The government agency itself had a clear motivation for not proceeding with the prosecution. Whittall’s lawyers made clear that their defence would focus on the role of the regulators, who allowed Pike River to operate despite flagrant breaches of health and safety laws. This would have exposed the pro-business, deregulated regime under which successive governments allowed mining companies to effectively make their own safety rules.
The trial would also have raised questions about the role of the Engineering, Printing and Manufacturing Union (EPMU), which was then led by Andrew Little. The union knew about dangerous conditions in the mine, but kept quiet about them and took no action. After the explosion, Little falsely claimed that Pike River Coal had a good safety record.
Little became the Minister Responsible for Pike River Re-entry in the 2017–2023 Labour Party government. He played the key role in aborting the re-entry of the mine and the underground investigation, thus continuing to protect the company.
Police initiated a new criminal investigation in 2018, when the Labour-led government prepared a manned re-entry of Pike River mine, ostensibly to gather evidence that would lead to prosecutions. Investigators only explored the drift (the entrance tunnel), however, and were prevented by the government from entering the mine workings where the most important physical evidence is located.
Labour’s Andrew Little made unsubstantiated claims—that were refuted by independent mining experts—that it was too unsafe and too expensive to re-enter the mine workings.
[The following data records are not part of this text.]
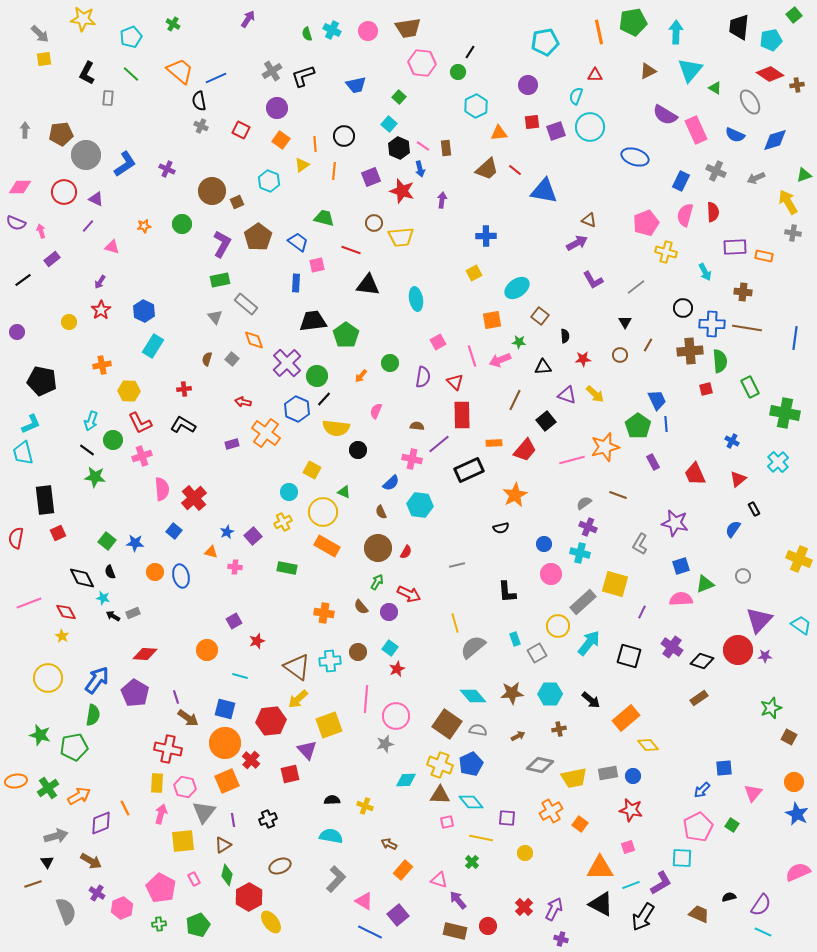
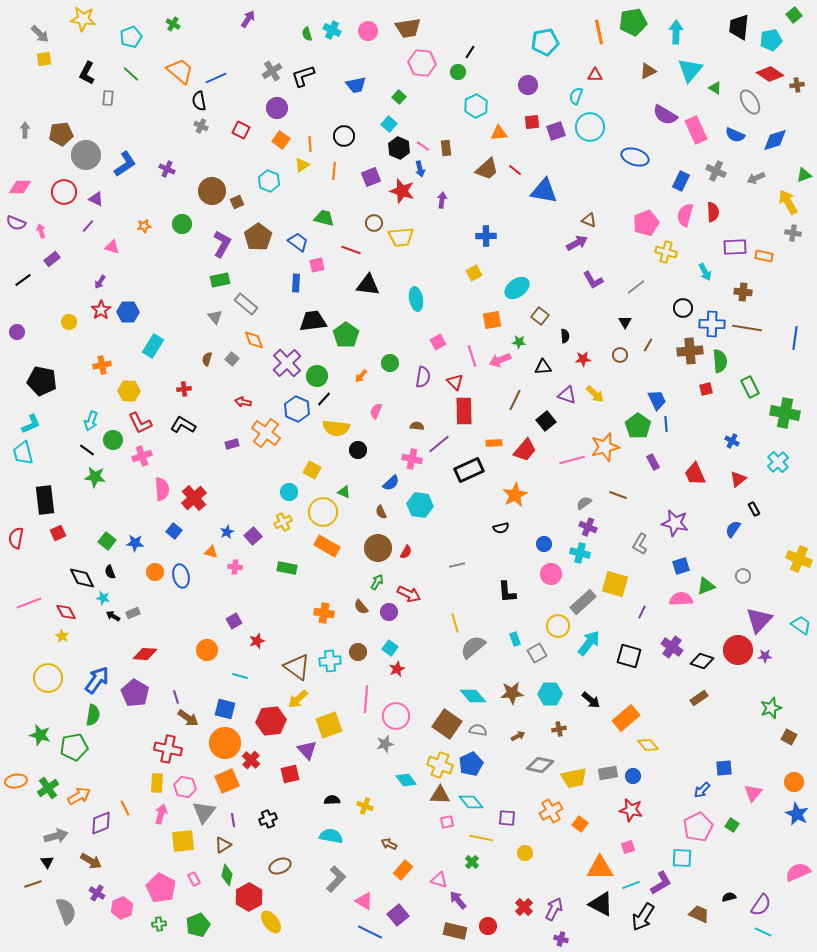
orange line at (315, 144): moved 5 px left
blue hexagon at (144, 311): moved 16 px left, 1 px down; rotated 25 degrees counterclockwise
red rectangle at (462, 415): moved 2 px right, 4 px up
green triangle at (705, 584): moved 1 px right, 2 px down
cyan diamond at (406, 780): rotated 55 degrees clockwise
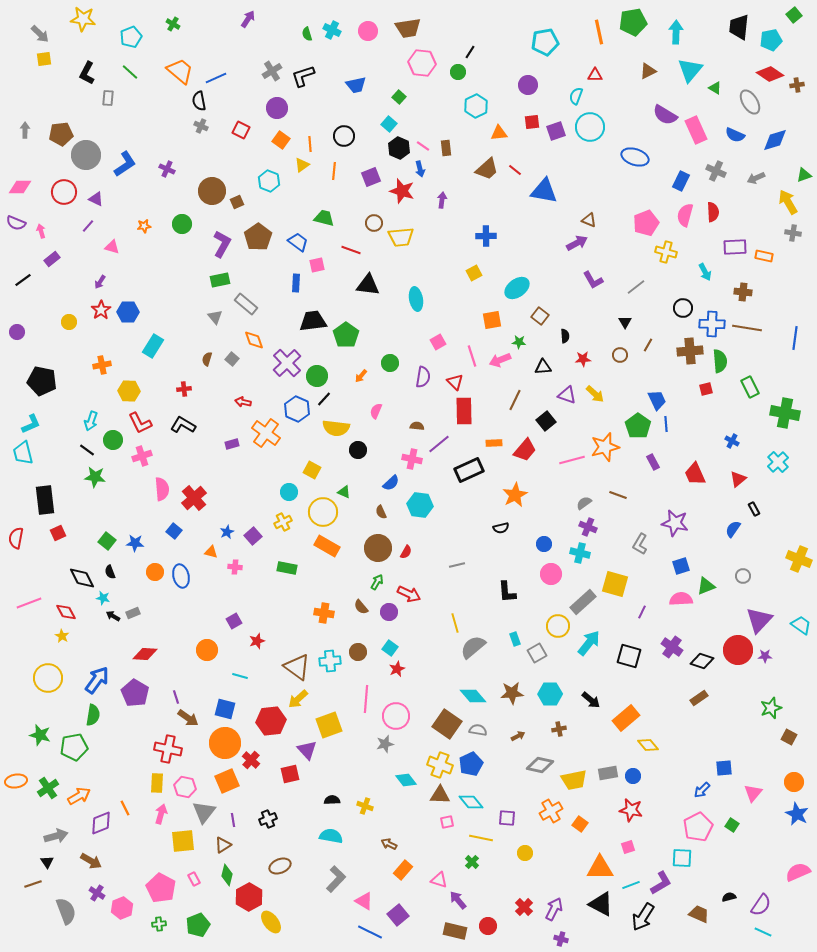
green line at (131, 74): moved 1 px left, 2 px up
yellow trapezoid at (574, 778): moved 2 px down
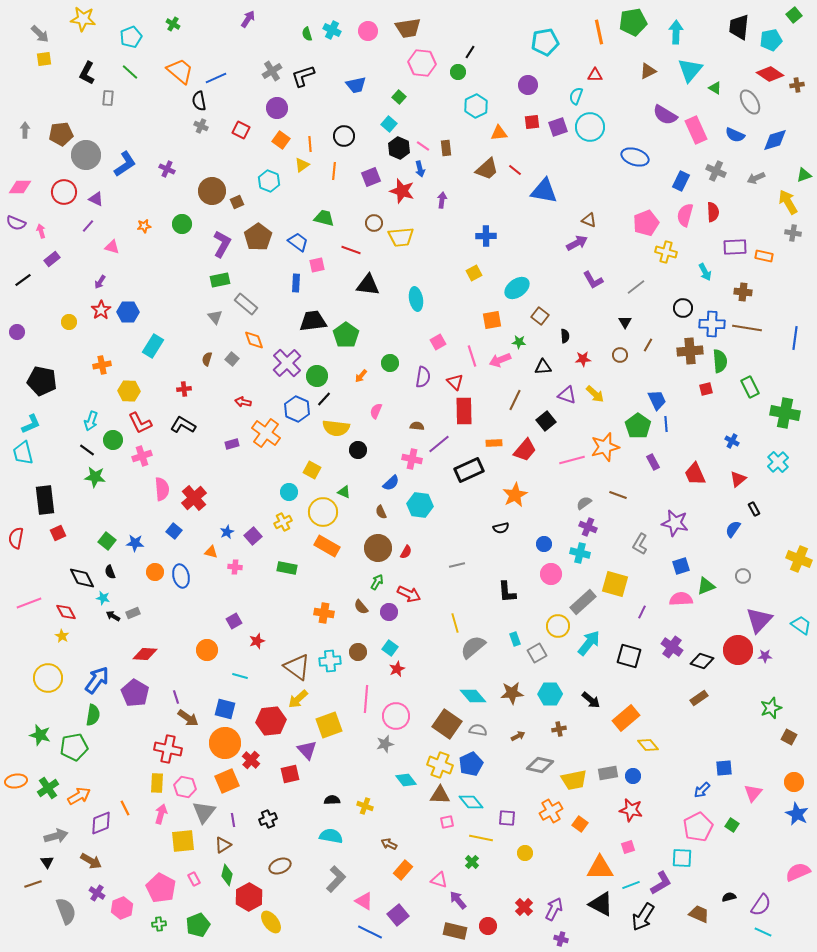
purple square at (556, 131): moved 2 px right, 4 px up
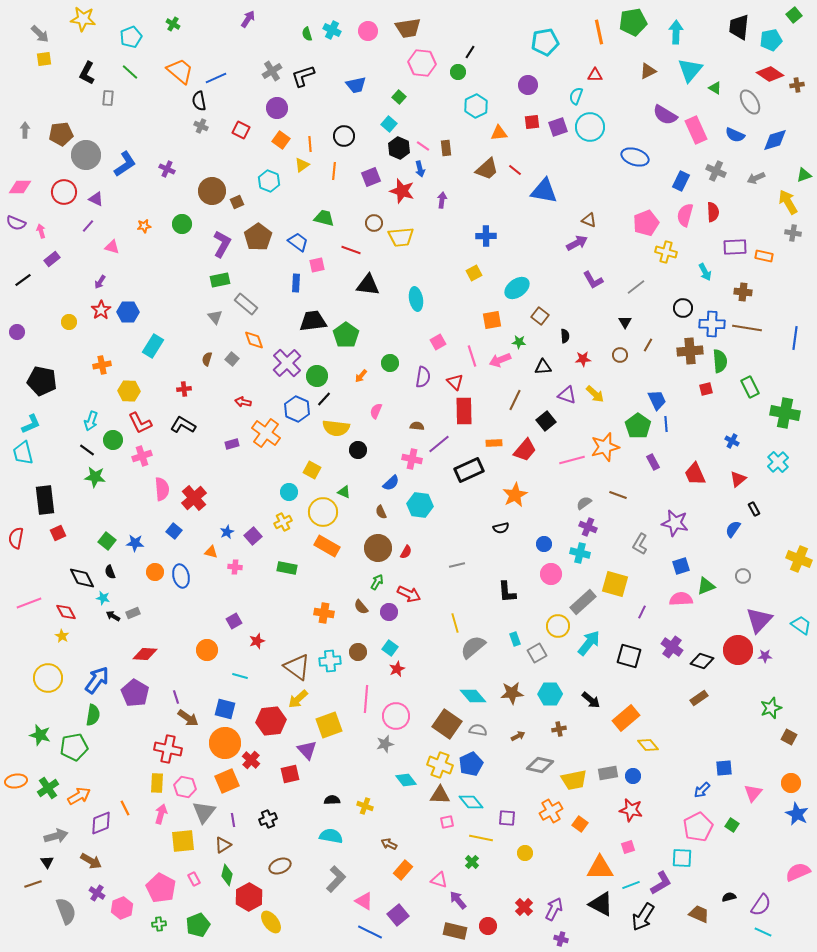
orange circle at (794, 782): moved 3 px left, 1 px down
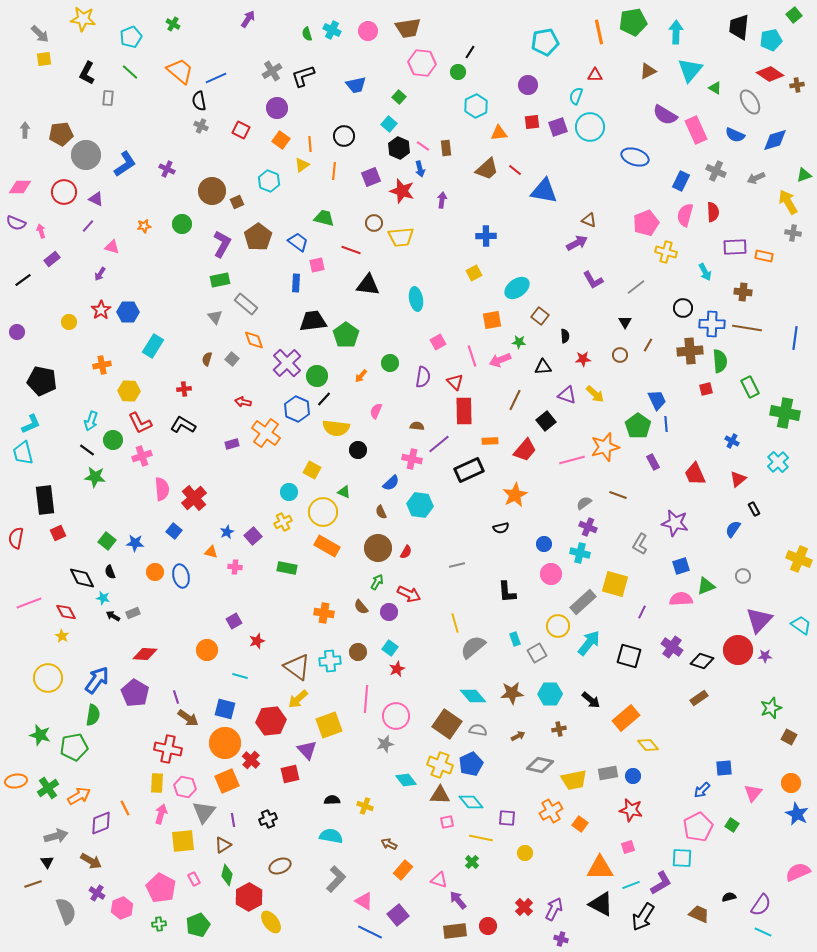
purple arrow at (100, 282): moved 8 px up
orange rectangle at (494, 443): moved 4 px left, 2 px up
brown rectangle at (455, 931): rotated 20 degrees counterclockwise
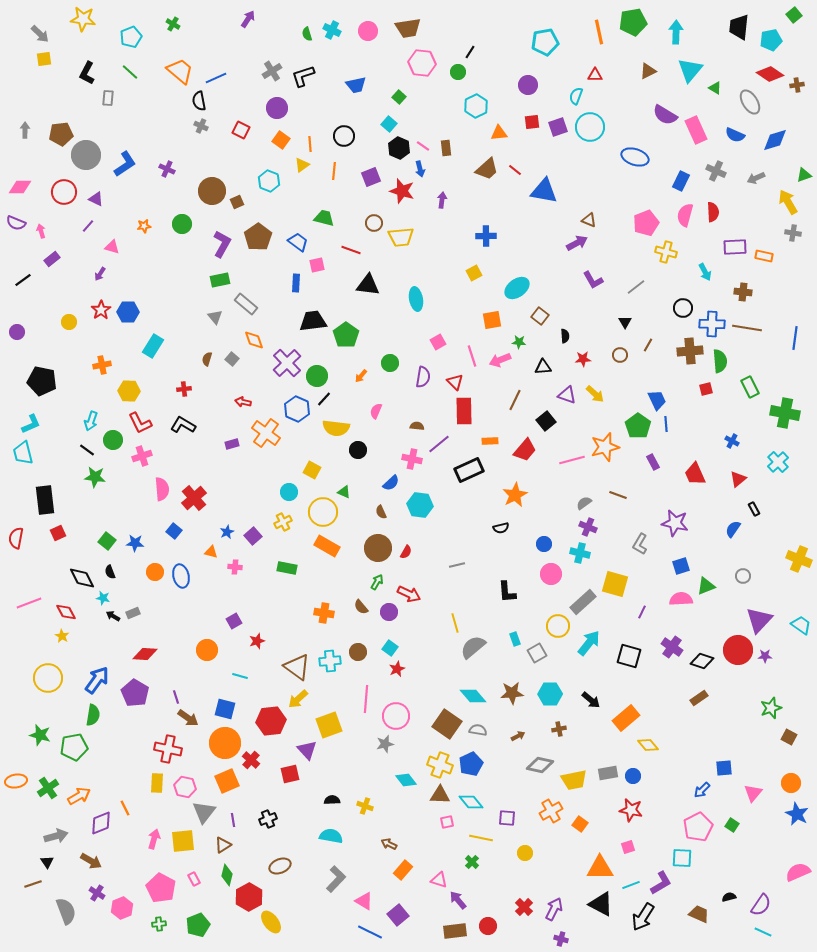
pink arrow at (161, 814): moved 7 px left, 25 px down
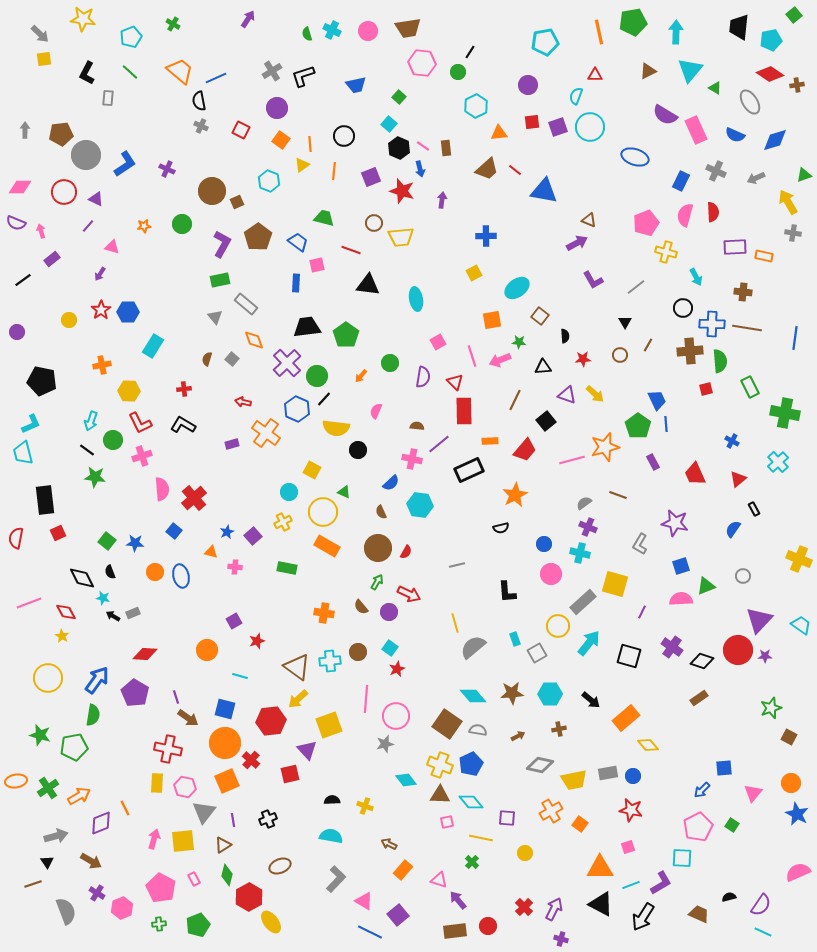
cyan arrow at (705, 272): moved 9 px left, 5 px down
black trapezoid at (313, 321): moved 6 px left, 6 px down
yellow circle at (69, 322): moved 2 px up
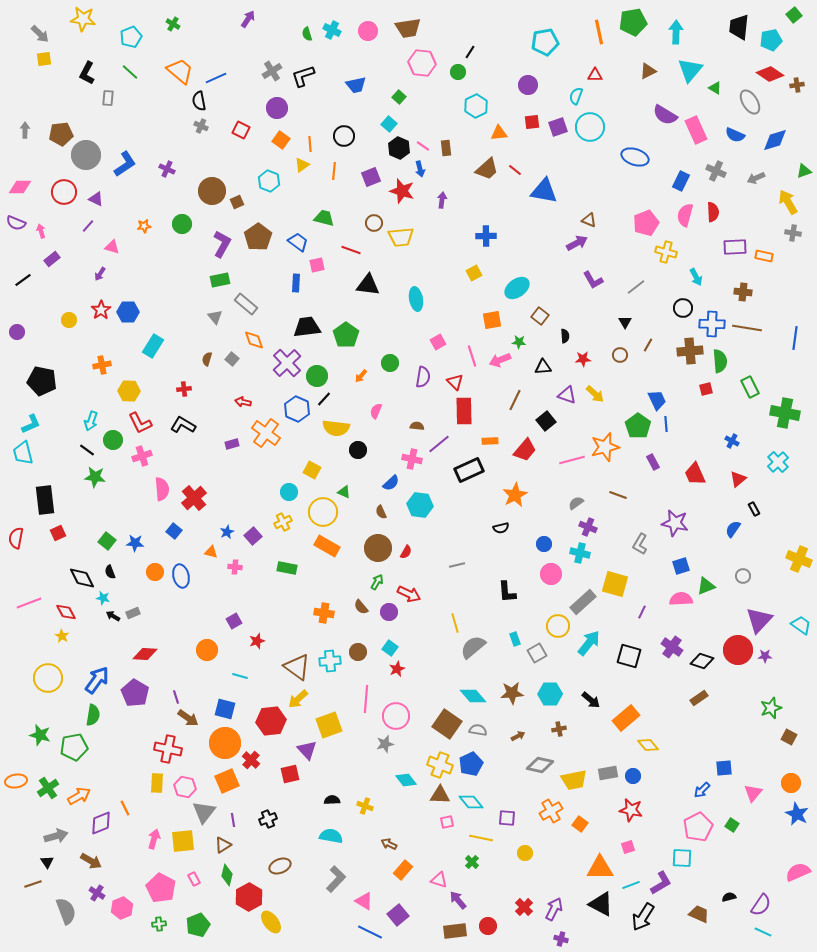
green triangle at (804, 175): moved 4 px up
gray semicircle at (584, 503): moved 8 px left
The shutdown of the manned re-entry in 2021 was opposed by thousands of people and prompted protests near the mine site. Labour suffered a landslide defeat in the October 2023 election, including in the West Coast electorate where Pike River mine is located, previously considered a safe Labour seat.
Harder told the High Court that the families hope that uncovering fresh evidence related to the Whittall deal will bring pressure to bear on the government to once again re-enter the mine.
In 2013, police declared that an obstacle to laying manslaughter charges was the lack of physical evidence from inside the mine to show precisely what happened.
Nearly 14 years after the Pike River mine disaster, the police investigation is officially ongoing. In March 2022, Detective Superintendent Peter Read declared that a decision on prosecutions was “months, rather than years” away. More than a year later, in May 2023, the timeframe was extended to the end of that year. This meant there would be no decision made before the October election—preventing the lack of justice for the Pike River victims from becoming an election issue, something none of the parties wanted.
So far this year the police have made no public statements on the investigation. No explanation has been given for the endless delays.
The National Party-led coalition government, including the far-right ACT and New Zealand First Parties, has remained completely silent on Pike River. The entire political establishment is seeking to bury the case, prevent any re-entry of the mine, and continue the cover-up. The ruling class is determined that no one be held accountable for decisions, dictated by the drive for profit, that led to the deaths of 29 people.